START THE RECORDS

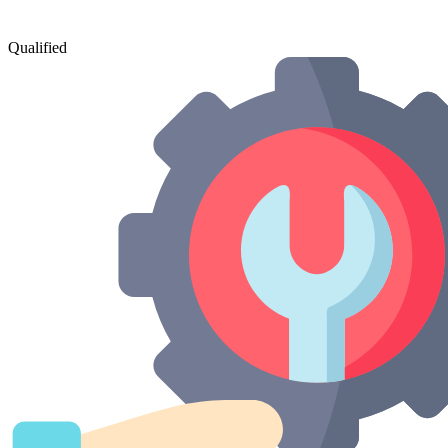
Qualified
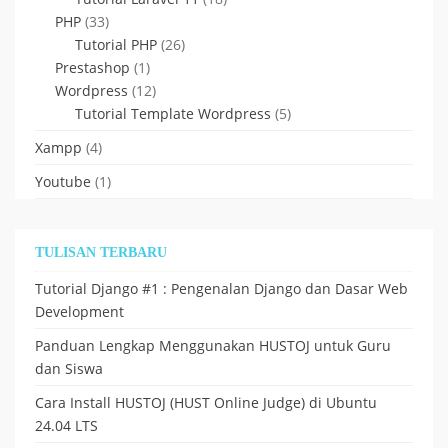
PHP
(33)
Tutorial PHP
(26)
Prestashop
(1)
Wordpress
(12)
Tutorial Template Wordpress
(5)
Xampp
(4)
Youtube
(1)
TULISAN TERBARU
Tutorial Django #1 : Pengenalan Django dan Dasar Web
Development
Panduan Lengkap Menggunakan HUSTOJ untuk Guru
dan Siswa
Cara Install HUSTOJ (HUST Online Judge) di Ubuntu
24.04 LTS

END THE RECORDS

Without including any picture, reproduce the material above word for word.

Qualified
PHP
(33)
Tutorial PHP
(26)
Prestashop
(1)
Wordpress
(12)
Tutorial Template Wordpress
(5)
Xampp
(4)
Youtube
(1)
TULISAN TERBARU
Tutorial Django #1 : Pengenalan Django dan Dasar Web
Development
Panduan Lengkap Menggunakan HUSTOJ untuk Guru
dan Siswa
Cara Install HUSTOJ (HUST Online Judge) di Ubuntu
24.04 LTS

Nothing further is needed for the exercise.